Farm vs Plantation.

It depends on how it is used. A phrase like “Go back to the plantation.” said to an African-American is clearly a racial insult.

OTOH, merely saying “That’s a pretty plantation over there.” isn’t.

Context means a lot. Just look at the word “boy”.

The term itself just describes a place. Just like the term slavery describes a condition.

The terms aren’t politically incorrect. Saying that the things those terms describe are desirable is incorrect.

I don’t know. Did slaves work on farms?

There’s a particular type of architectural style in the US called “plantation house”. It’s just a big, cubic shaped mansion with columns and surrounded by a bunch of land. There are “farm houses” too, but they’re smaller and more humble. Like the one Lassie and Timmy lived in.

I agree with others that the term applies to large scale farms, usually with one crop rather than several or a rotation, and usually with large numbers of hired (or sometimes enslaved) workers rather than owner-operated. It’s also a term that brings to mind unsophisticated techniques or technology. No matter how big, how mono-crop, or how many laborers a large scale modern corporate farm employs, I wouldn’t consider it a plantation because of all the tractors, trucks and combines. But if you’ve got hundreds of guys with machetes harvesting your bananas by hand, it’s a plantation.

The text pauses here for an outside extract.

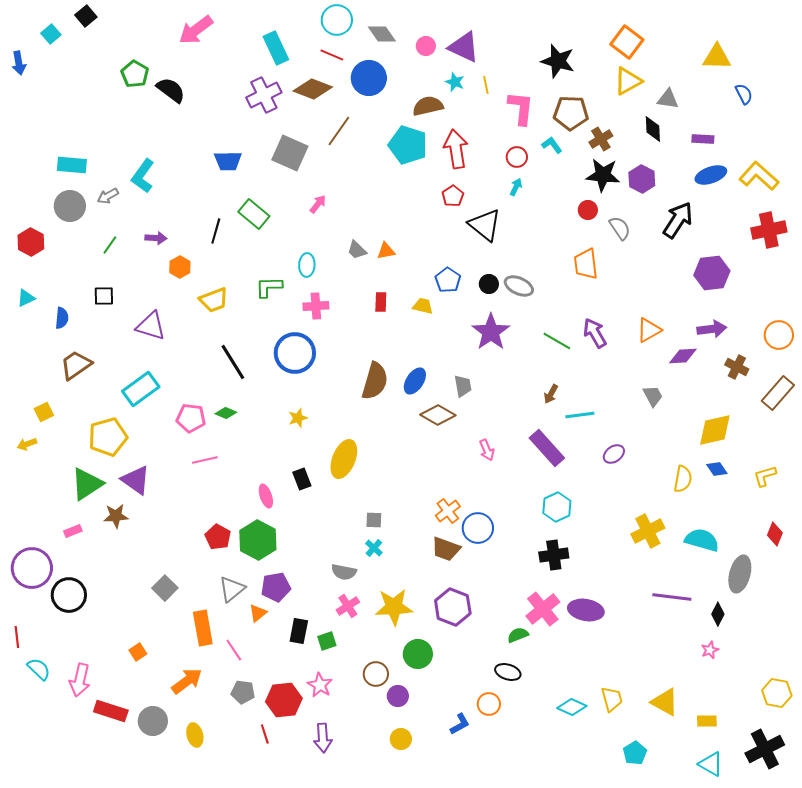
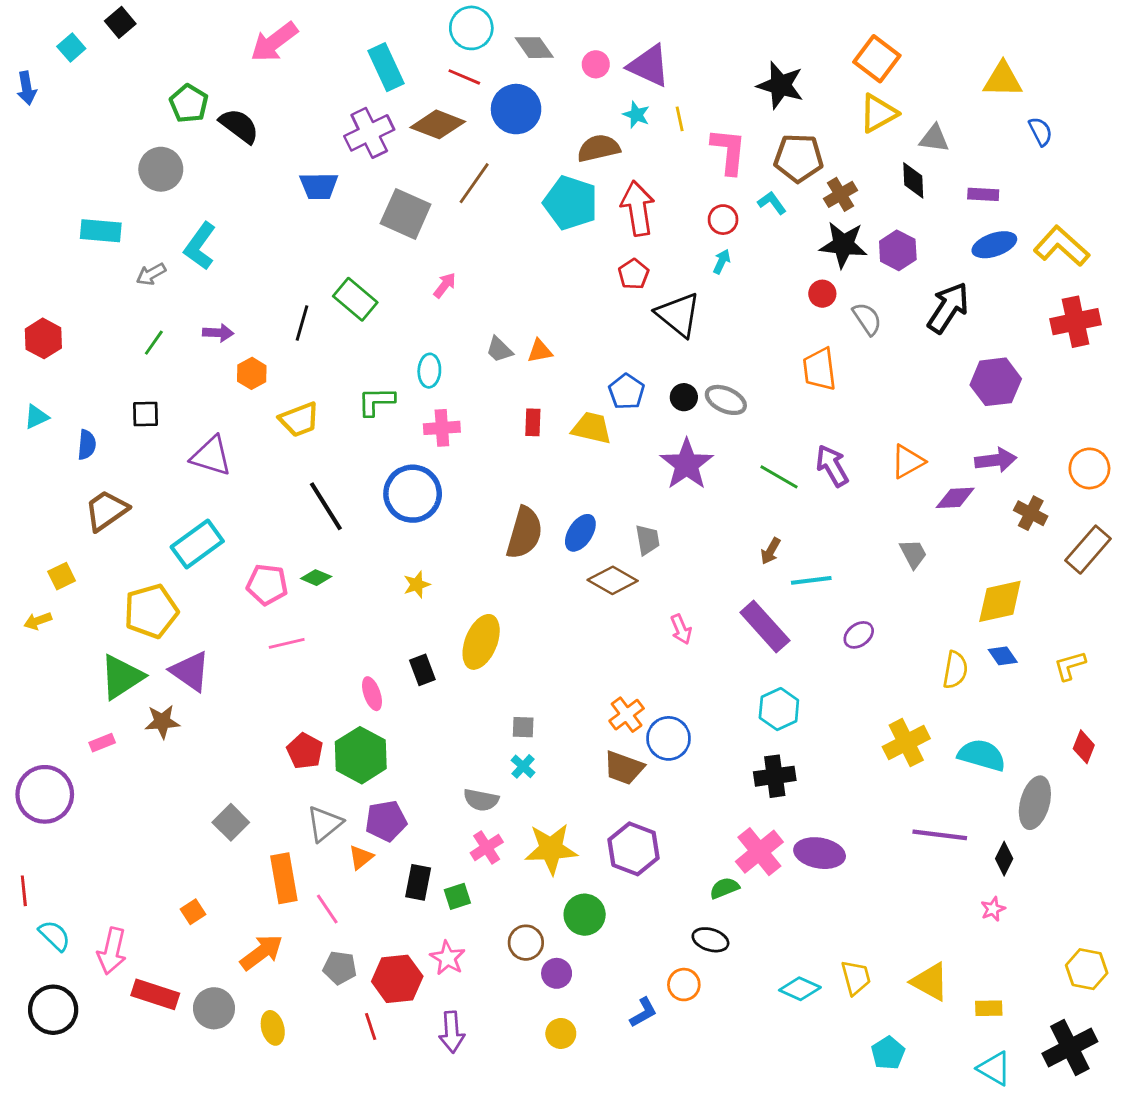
blue trapezoid: (228, 161) -> (319, 186), moved
gray circle: (70, 206) -> (161, 169), moved
yellow trapezoid: (423, 306) -> (592, 428), size x1.4
black circle: (69, 595) -> (53, 1010), moved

And of course slaves worked on farms as well as plantations. There’s a large connotation of “plantation” that implies slavery, at least in the US. Because lots of farms didn’t have slaves, but almost all US plantations had slaves. But you can say the same about cotton, and we don’t consider people racist for buying cotton clothes or mentioning the name of the fabric. Yeah, if you say “go pick some cotton”, it’s politically incorrect, but the word itself isn’t. Same goes for “plantation”.

Uh, you sure about that?

What is a story about one idiot supposed to show? If a raw cotton display were placed on a table at a dinner for black students as at the end of that story, that’s another matter - that’s the whole point, context matters. There’s also a youtube video of an idiot (who holds a position in state government, I believe) who thinks that the term “black hole” is racist.

My Mother’s family in Southern Georgia would say that a plantation has some non-zero percentage of perennial crops. Whereas the farm may be planting new crops

But I don’t know if that’s only regional usage or even less.

For some reason, you hear about cattle ranches, horse ranches, and sheep ranches, but you never hear about pig ranches. I guess that’s because ranch implies “lots of room for animals to graze around” and pigs don’t need a lot of room to graze around.

As for the word “plantation”, when I see it I think “estate.” It has connotations of a huge house and gardens occupied by the owner’s family, with servants or slaves attending to them, and a vast expanse of agricultural land surrounding it. A farm can be big or small, but a plantation can only be big, at least the way I envision it.